Registratore digitale 2 ÷ 4 minuti – 1

Registratore digitale 2 ÷ 4 minuti

L’evoluzione tecnologica non si arresta e coinvolge giorno dopo giorno tutti i campi della tecnica e delle costruzioni, specialmente quelle elettroniche; nel campo della componentistica attiva assistiamo quasi quotidianamente alla nascita e all’affinamento di circuiti integrati sempre più sofisticati, sempre più completi e compatti. Ultimamente siamo rimasti colpiti da un prodotto in particolare, un integrato per sintesi vocale che, a dire il vero, attendevamo da tempo.

Ricordate gli integrati della ISD, i chip per sintesi vocale completi ed affidabili della Information Storage Devices? Li avevamo lasciati poco dopo l’uscita dei ChipCorder, evoluzione delle prime serie (ISD1000 e ISD2000) da 12 secondi fino a 2 minuti di capacità. ChipCorder a parte, i registratori digitali one-chip della ISD fino ad oggi potevano memorizzare voci e suoni per un massimo di 3 minuti anche se, sul nostro mercato, i chip effettivamente disponibili erano gli ISD2590 da 90 secondi. Da allora ci si è sempre chiesti quando la ISD avrebbe messo a disposizione nuovi integrati più “capienti”. Ora l’attesa è finita: la ISD ha annunciato, distribuendo i primi esemplari anche in Italia, l’uscita della nuova serie ISD33000 che comprende nuovi chip per sintesi vocale capaci di memorizzare e riprodurre suoni e voci per un tempo compreso tra 2 e 4 minuti. In questo articolo vi proponiamo un programmatore/lettore che utilizza l’ISD33180, un chip vocale della capacità di 3 minuti (la parte finale della sigla, 180, indica la durata in secondi: 180, cioè 3 minuti) che riserva una grande novità.

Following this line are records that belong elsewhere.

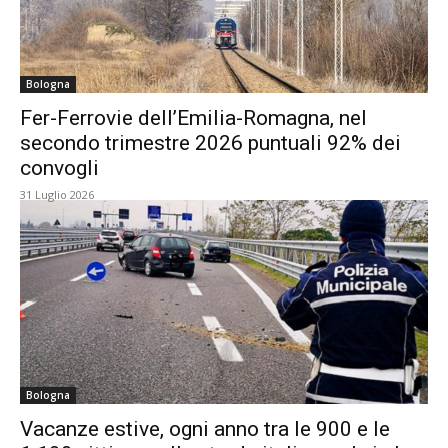
Bologna
Fer-Ferrovie dell’Emilia-Romagna, nel
secondo trimestre 2026 puntuali 92% dei
convogli
31 Luglio 2026
Bologna
Vacanze estive, ogni anno tra le 900 e le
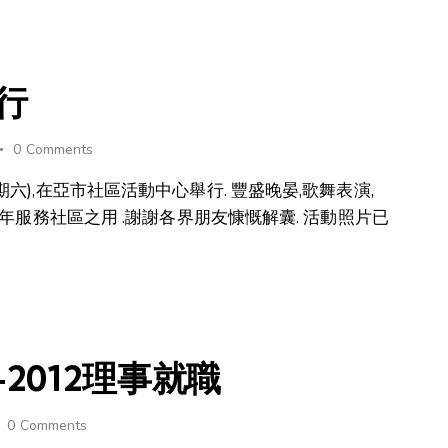
行
0
Comments
六),在亞市社區活動中心舉行. 豐盛晚晏,歌舞表演,
一年服務社區之用 .謝謝各界朋友慷慨解囊. 活動照片已
-2012理事就職
0
Comments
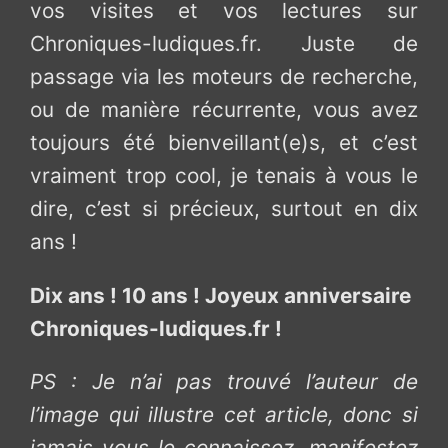
vos visites et vos lectures sur
Chroniques-ludiques.fr. Juste de
passage via les moteurs de recherche,
ou de manière récurrente, vous avez
toujours été bienveillant(e)s, et c’est
vraiment trop cool, je tenais à vous le
dire, c’est si précieux, surtout en dix
ans !
Dix ans ! 10 ans ! Joyeux anniversaire
Chroniques-ludiques.fr !
PS : Je n’ai pas trouvé l’auteur de
l’image qui illustre cet article, donc si
jamais vous le connaissez, manifestez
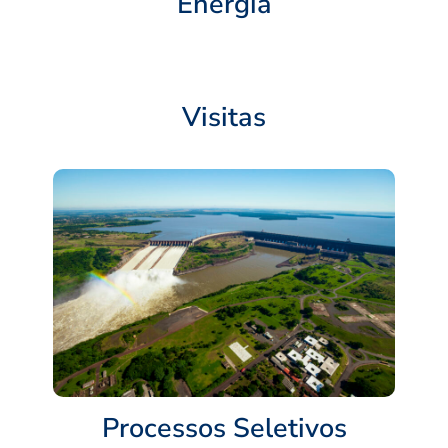
Energia
Visitas
Processos Seletivos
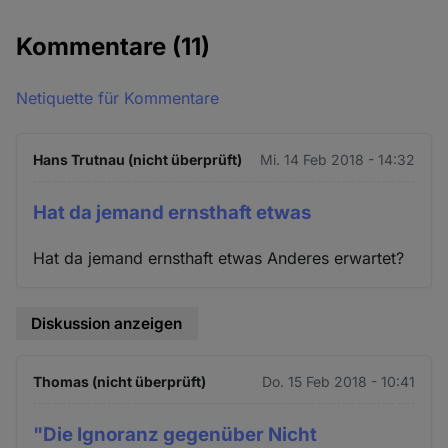
Kommentare
(11)
Netiquette für Kommentare
Hans Trutnau (nicht überprüft)
Mi. 14 Feb 2018 - 14:32
Hat da jemand ernsthaft etwas
Hat da jemand ernsthaft etwas Anderes erwartet?
Diskussion anzeigen
Thomas (nicht überprüft)
Do. 15 Feb 2018 - 10:41
"Die Ignoranz gegenüber Nicht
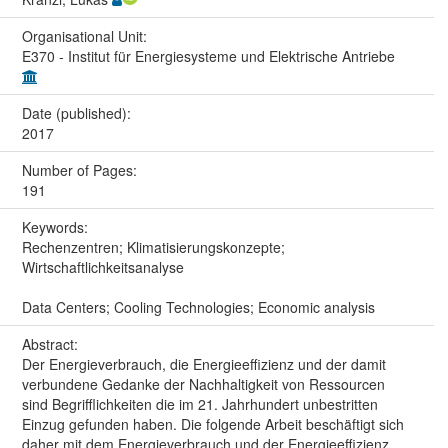
Organisational Unit:
E370 - Institut für Energiesysteme und Elektrische Antriebe
Date (published):
2017
Number of Pages:
191
Keywords:
Rechenzentren; Klimatisierungskonzepte;
Wirtschaftlichkeitsanalyse
Data Centers; Cooling Technologies; Economic analysis
Abstract:
Der Energieverbrauch, die Energieeffizienz und der damit
verbundene Gedanke der Nachhaltigkeit von Ressourcen
sind Begrifflichkeiten die im 21. Jahrhundert unbestritten
Einzug gefunden haben. Die folgende Arbeit beschäftigt sich
daher mit dem Energieverbrauch und der Energieeffizienz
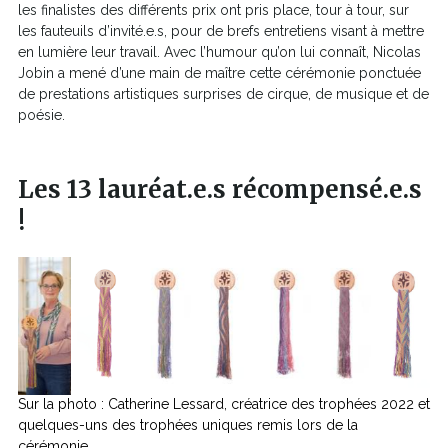
les finalistes des différents prix ont pris place, tour à tour, sur
les fauteuils d’invité.e.s, pour de brefs entretiens visant à mettre
en lumière leur travail. Avec l’humour qu’on lui connaît, Nicolas
Jobin a mené d’une main de maître cette cérémonie ponctuée
de prestations artistiques surprises de cirque, de musique et de
poésie.
Les 13 lauréat.e.s récompensé.e.s
!
Sur la photo : Catherine Lessard, créatrice des trophées 2022 et
quelques-uns des trophées uniques remis lors de la
cérémonie.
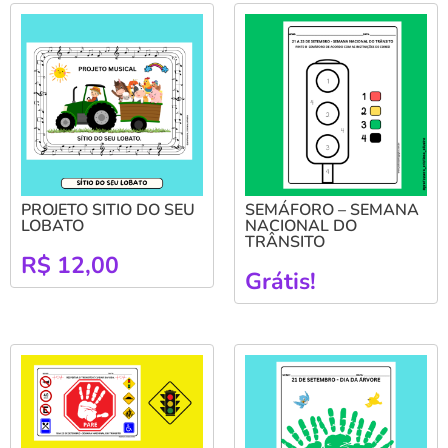
PROJETO SITIO DO SEU
SEMÁFORO – SEMANA
LOBATO
NACIONAL DO
TRÂNSITO
R$
12,00
Grátis!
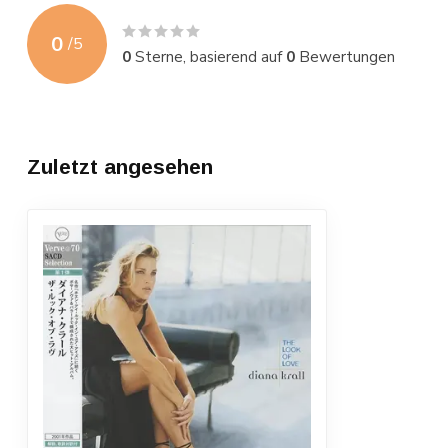
0
/
5
0
Sterne, basierend auf
0
Bewertungen
Zuletzt angesehen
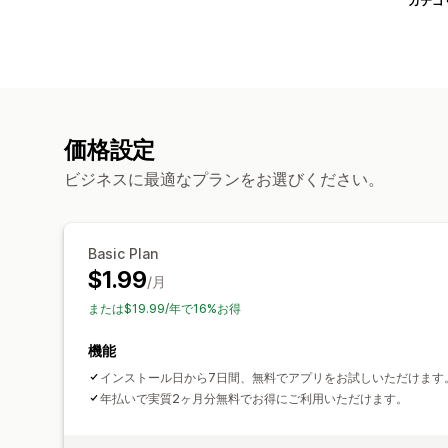
カテゴ
価格設定
ビジネスに最適なプランをお選びください。
Basic Plan
$1.99
/月
または$19.99/年で16%お得
機能
インストール日から7日間、無料でアプリをお試しいただけます
年払いで実質2ヶ月分無料でお得にご利用いただけます。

Prima di scendere nei dettagli vogliamo richiamare rapidamente le caratteristiche dei primi integrati ISD, in modo da rendere evidenti le principali innovazioni introdotte nella serie 33000 e le differenze tra questa e le precedenti ISD1000 e 2000. Gli integrati della ISD si distinguono dagli altri sintetizzatori perché raggruppano in un solo chip tutte le parti, cioè i convertitori A/D e D/A, la memoria, gli amplificatori audio di ingresso (per microfono) e di uscita (per pilotare direttamente un altoparlante) e la logica di controllo. I componenti delle serie ISD1000 e 2000 si potevano controllare semplicemente con un paio di pulsanti ed una semplice logica esterna, integrata nel chip. La famiglia ISD33000 presenta invece una novità assoluta: i chip non si controllano più mediante pulsanti e linee di comando distinte, ma tramite un semplice bus sul quale transitano segnali di controllo e di diagnostica. In pratica gli ISD33000 si controllano mediante linee di comando seriali, il che rende praticamente necessario l’impiego di microprocessori o microcontrollori capaci, opportunamente programmati, di gestire completamente il funzionamento dei chip vocali.

Non a caso il circuito che vi proponiamo è gestito da un microcontroller, nuovo anch’esso. I chip della nuova famiglia, come quelli delle serie precedenti, contengono i soliti A/D e D/A, una memoria non volatile di tipo EEPROM ripartita in 800 locazioni indirizzabili distintamente, un amplificatore di ingresso stavolta di tipo differenziale, ed uno di uscita che però ha solo la funzione di buffer. Esiste ovviamente un’unità logica di controllo, un po’ più complessa di quella dei precedenti integrati ISD: infatti questa deve gestire l’invio di dati seriali e deve accettare comandi ancora in forma seriale.